Moreover, what is referred to as “protection” for tenants is a narrow formalism, powerless in the face of the reality of power relations between landlords and tenants. Indicate the rent increases envisaged in clause F, fill in clause G to avoid abusive rent increases from one tenant to another, okay. But there is a huge gap between the letter of the law and people’s awareness of their rights, as well as their ability to exercise them.

The minister knows this — especially since she comes from the real estate world. It is not an omission. She knows that in this gap between what the bill claims to do and what it actually allows, the rights of tenants are drowning. And this discrepancy reveals precisely this government’s vision on housing.

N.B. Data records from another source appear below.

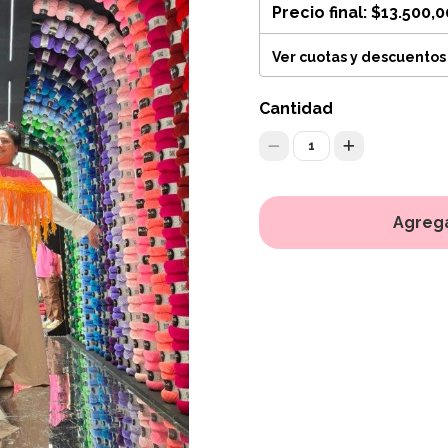
Precio final:
$13.500,0
Ver cuotas y descuentos
Cantidad
1
Agrega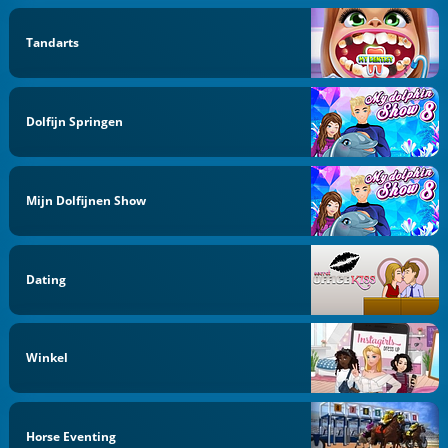
Tandarts
Dolfijn Springen
Mijn Dolfijnen Show
Dating
Winkel
Horse Eventing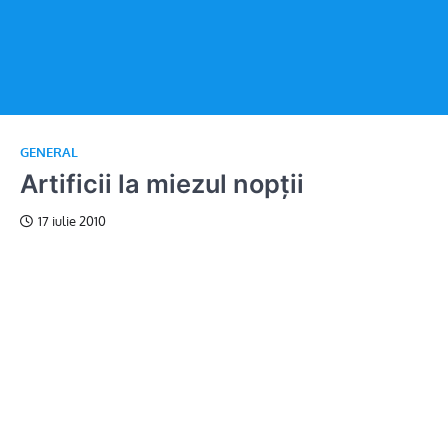
GENERAL
Artificii la miezul nopții
17 iulie 2010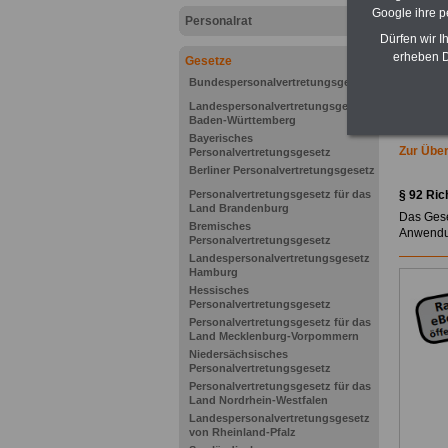
Google ihre 
Personalrat
Dürfen wir I
erheben D
Gesetze
Bundespersonalvertretungsgesetz
Landespersonalvertretungsgesetz
Baden-Württemberg
Bayerisches
Zur Übe
Personalvertretungsgesetz
Berliner Personalvertretungsgesetz
Personalvertretungsgesetz für das
§ 92
Ric
Land Brandenburg
Das Gese
Bremisches
Anwendun
Personalvertretungsgesetz
Landespersonalvertretungsgesetz
Hamburg
Hessisches
Personalvertretungsgesetz
Personalvertretungsgesetz für das
Land Mecklenburg-Vorpommern
Niedersächsisches
Personalvertretungsgesetz
Personalvertretungsgesetz für das
Land Nordrhein-Westfalen
Landespersonalvertretungsgesetz
von Rheinland-Pfalz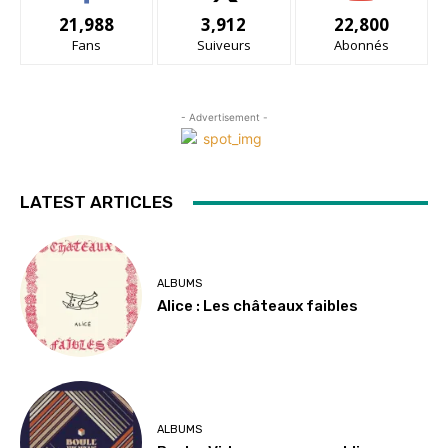
21,988
3,912
22,800
Fans
Suiveurs
Abonnés
- Advertisement -
LATEST ARTICLES
ALBUMS
Alice : Les châteaux faibles
ALBUMS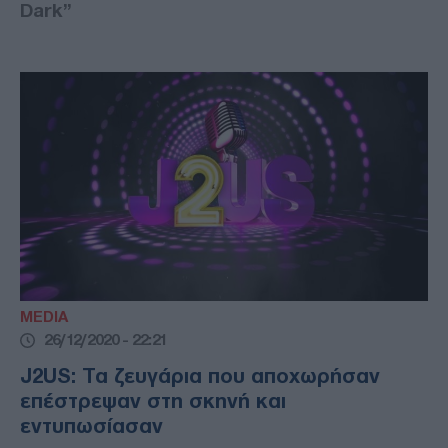
Dark”
MEDIA
26/12/2020 - 22:21
J2US: Τα ζευγάρια που αποχωρήσαν
επέστρεψαν στη σκηνή και
εντυπωσίασαν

The so-called housing crisis — families giving up three-quarters of their salary to live in accommodation that is too small, too far away, poorly maintained, extreme residential instability, fierce competition between tenants in search for housing and all the discrimination it allows, the transformation of working-class neighborhoods into havens for condos — is not, for this government, a problem to be solved. The permanent crisis is at the heart of its policy. It is a business opportunity as well as a social project, that of asserting the domination of the class that possesses over others.

Much has been said about the minister, her predecessor and this government in general that they were “out of touch” with the reality of the housing crisis. They are not. They know very well what they are doing. Their will is clear, transparent: to commodify housing as much as possible, to encourage speculation on real estate, to delegate to private actors even the task of providing social housing. This is not a mistake, not a misunderstanding. In good government of bosses, they simply give force of law to their own conflict of interests.

Columnist specializing in environmental justice issues, Aurélie Lanctôt is a doctoral candidate in law at McGill University.